No they were not allying themselves with Eisenhower and doing the right thing for their country, they were just being their usual snotty, elitist, militaristic selves.  A few more excerpts from the FORTUNE article to make my point:

(SNIP)

But nothing says “We’ve arrived” like a fleet of advanced fighter aircraft. Here the market may top $10 billion, and that’s not counting the long-term contracts for service and parts. The American supermodels in this category are Lockheed Martin’s F-16, going for $25 million to $30 million, and Boeing’s F-18, at $32 million to $37 million a pop. No matter if Eastern European governments can’t afford these jets–the U.S. taxpayer is standing by with an amazing credit offer: Foreign governments can lease F-16s and F-18s free from the Pentagon, and, when they’re finally ready to buy, tap a $15 billion pool of loan guarantees, courtesy of Congress.

(SNIP)

The Romanians and other aspiring NATO nations can rest assured that no one is more eager to see these smashing new weapons exported than their American designers and the people who represent them in Congress. The money will be found. And while the estimated cost of NATO expansion swings from $1.5 billion to $125 billion, one thing is certain: The profits are to die for.

The profits are to die for.  How casually they mock those who will be made dead by these evil machinations.  How can money mean that much to anyone?

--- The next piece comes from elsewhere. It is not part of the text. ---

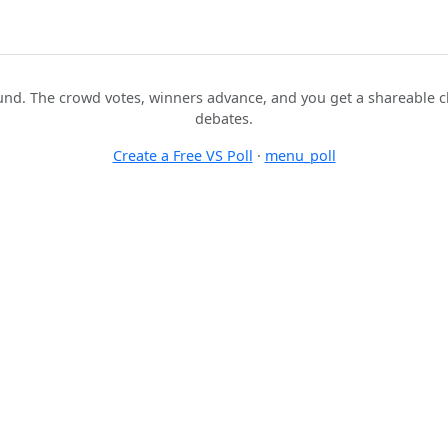
nd. The crowd votes, winners advance, and you get a shareable c
debates.
Create a Free VS Poll
·
menu_poll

No thought is given to who will die or why.  Who cares?  The profits are to die for…as long as the bombs fall on somebody else’s babies – as long as it’s somebody else doing the dying.

By continuing to put up with this kind of thinking, we are opening the floodgates to hell on earth.  Why would we do that to ourselves?  Why?

MLK-Spiritual-Doom

There is one other notion I’d like to question, that of noble sacrifice.  Is the death of a soldier inherently noble?  If so, what makes it so?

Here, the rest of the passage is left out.